L6: Metal diene complexes Flashcards
Conformations of conjugate diene ligands
- Cisoid (= on same side); almost always coordinated in this form
- Transoid (= alternate); known but extremely rare
Changes to pi-system of diene upon binding to metal
- Electron density removed from diene HOMO (psi-2) by L->M donation
- Electron density enters the diene LUMO (psi-3) by M->L back donation
- C-C bond length changes within the diene (outer C-C bonds lengthen and inner C-C bond shortens)
- Some reorientation of the diene pi-orbitals also occurs to maximise overlap with the metal (terminal substituents bend out of C-4 plane)
Dynamic processes in diene complexes
- For early metals, ‘flipping over’ is involved via a purely sigma-bonded metallacyclopentene IM
- In late metals, facile in-plane rotation is observed as the only dynamic process
Reactivity of diene complexes
- Less reactive than a free diene
- Resist hydrogenation
- Don’t undergo Diels-Alder reactions
- Cationic diene complexes undergo attack by nucleophiles, forming allyl complexes
- Neutral diene complexes undergo attack by electrophiles (e.g.
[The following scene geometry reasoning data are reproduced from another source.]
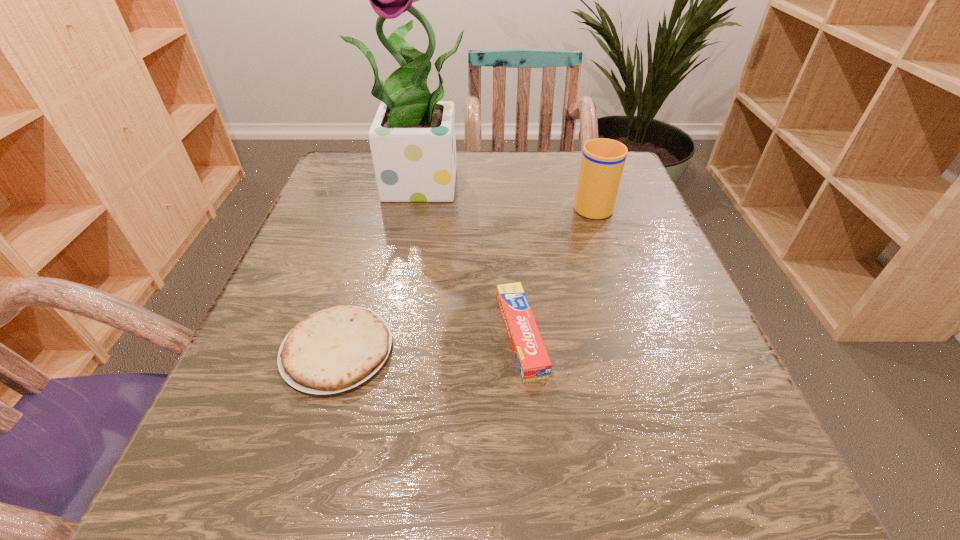 Identify the location of the tallest object. Image resolution: width=960 pixels, height=540 pixels. (412, 139).

Where is `cup`? This screenshot has width=960, height=540. cup is located at coordinates (602, 163).

Locate an element on the screen. This screenshot has width=960, height=540. the second tallest object is located at coordinates (602, 163).

Where is `toothpaste`? This screenshot has height=540, width=960. toothpaste is located at coordinates (530, 353).

Find the location of a particular element. The width and height of the screenshot is (960, 540). the third tallest object is located at coordinates (530, 353).

At what (x,y) coordinates should I click in order to perform the action: click on the shortest object. Please return your answer as a coordinate pair (x, y). This screenshot has height=540, width=960. Looking at the image, I should click on (336, 349).

Image resolution: width=960 pixels, height=540 pixels. What are the coordinates of `vacant region located on the front-facing side of the tallest object` in the screenshot? It's located at (401, 349).

Where is `vacant space located on the side of the third shortest object with the handle`? The width and height of the screenshot is (960, 540). vacant space located on the side of the third shortest object with the handle is located at coordinates (578, 161).

I want to click on vacant region located on the side of the third shortest object with the handle, so click(577, 159).

Find the location of a particular element. free location located on the side of the third shortest object with the handle is located at coordinates (578, 164).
Addition of H or Friedel-Crafts acylation)
Agostic interactions in species formed from dienes
- Protonation (electrophilic addition of H) of some neutral diene complexes in the absence of an additional 2 electron ligand can result in species containing an agostic interaction
- This is where a C-H sigma-bond functions as a 2-electron donor (C-H- -M bridge formed)
Davies-Green-Mingos rules; about
- Any pi-hydrocarbon ligand bound to a cationic metal centre is more activated towards attack by a nucleophile
- On addition of a nucleophile the hapticity of any pi-ligand is reduced by 1 unit
Classify ligands by…
1. Ligand hapticity (even or odd)
2. Is the pi-system acyclic (open) or cyclic (closed)
D-G-M rules; details
Predicting which pi-bound ligand the nucleophile attacks.
Rules by priority…
1. Even before odd
2. Open before closed
3. For open pi-systems. If even (-enes), Nu attack always ata terminal carbon. If odd (-enyls) Nu attacks at a terminal carbon only if LnM+ is strongly electron withdrawing (not a good pi-base)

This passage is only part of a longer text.